A verbatim copy is needed of the lines below from the one containing "u8 phy_speed" up to and including the one containing "To form steel", excluding pictures.

[Saved entries]
Segment Open
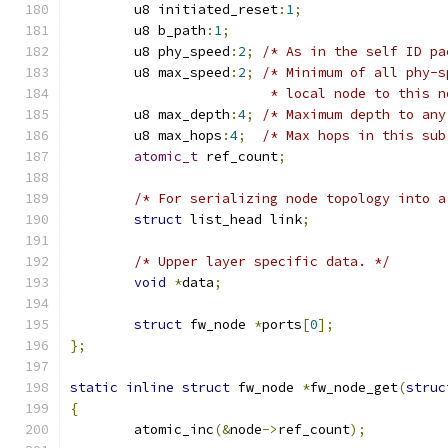
	u8 initiated_reset
:
1
;
	u8 b_path
:
1
;
	u8 phy_speed
:
2
;
/* As in the self ID pa
	u8 max_speed
:
2
;
/* Minimum of all phy-s
			 * local node to this 
	u8 max_depth
:
4
;
/* Maximum depth to any
	u8 max_hops
:
4
;
/* Max hops in this sub
atomic_t
 ref_count
;
/* For serializing node topology into a
struct
 list_head link
;
/* Upper layer specific data. */
void
*
data
;
struct
 fw_node 
*
ports
[
0
];
};
static
inline
struct
 fw_node 
*
fw_node_get
(
struc
{
	atomic_inc
(&
node
->
ref_count
);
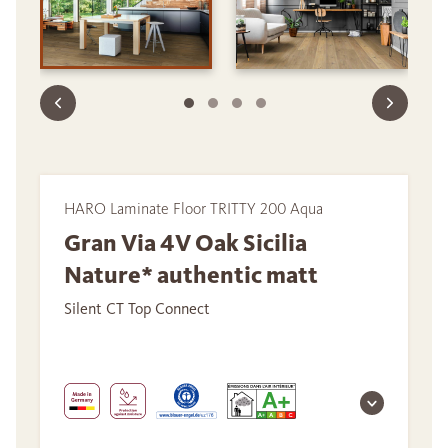
HARO Laminate Floor TRITTY 200 Aqua
Gran Via 4V Oak Sicilia
Nature* authentic matt
Silent CT Top Connect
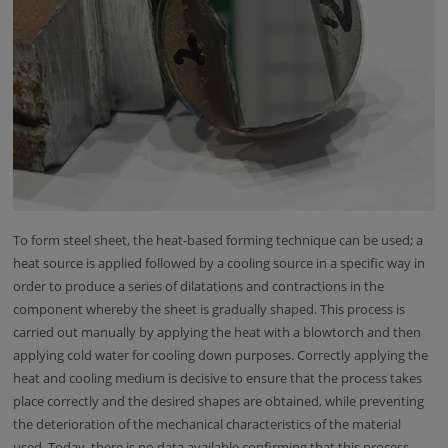
To form steel sheet, the heat-based forming technique can be used; a
heat source is applied followed by a cooling source in a specific way in
order to produce a series of dilatations and contractions in the
component whereby the sheet is gradually shaped. This process is
carried out manually by applying the heat with a blowtorch and then
applying cold water for cooling down purposes. Correctly applying the
heat and cooling medium is decisive to ensure that the process takes
place correctly and the desired shapes are obtained, while preventing
the deterioration of the mechanical characteristics of the material
used. Today, there is no data available confirming that this process,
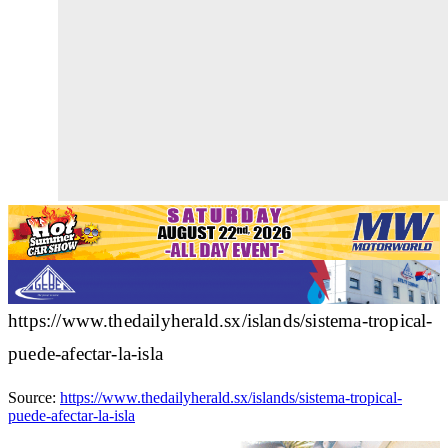
https://www.thedailyherald.sx/islands/sistema-tropical-
puede-afectar-la-isla
Source:
https://www.thedailyherald.sx/islands/sistema-tropical-
puede-afectar-la-isla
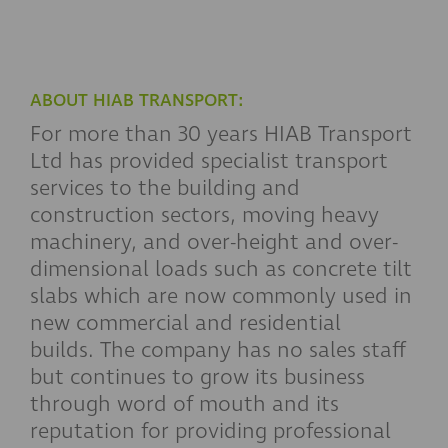
ABOUT HIAB TRANSPORT:
For more than 30 years HIAB Transport
Ltd has provided specialist transport
services to the building and
construction sectors, moving heavy
machinery, and over-height and over-
dimensional loads such as concrete tilt
slabs which are now commonly used in
new commercial and residential
builds. The company has no sales staff
but continues to grow its business
through word of mouth and its
reputation for providing professional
Segment Closed
#### [Answer below]
	u8 phy_speed
:
2
;
/* As in the self ID pa
	u8 max_speed
:
2
;
/* Minimum of all phy-s
			 * local node to this 
	u8 max_depth
:
4
;
/* Maximum depth to any
	u8 max_hops
:
4
;
/* Max hops in this sub
atomic_t
 ref_count
;
/* For serializing node topology into a
struct
 list_head link
;
/* Upper layer specific data. */
void
*
data
;
struct
 fw_node 
*
ports
[
0
];
};
static
inline
struct
 fw_node 
*
fw_node_get
(
struc
{
	atomic_inc
(&
node
->
ref_count
);
HARO Laminate Floor TRITTY 200 Aqua
Gran Via 4V Oak Sicilia
Nature* authentic matt
Silent CT Top Connect
To form steel sheet, the heat-based forming technique can be used; a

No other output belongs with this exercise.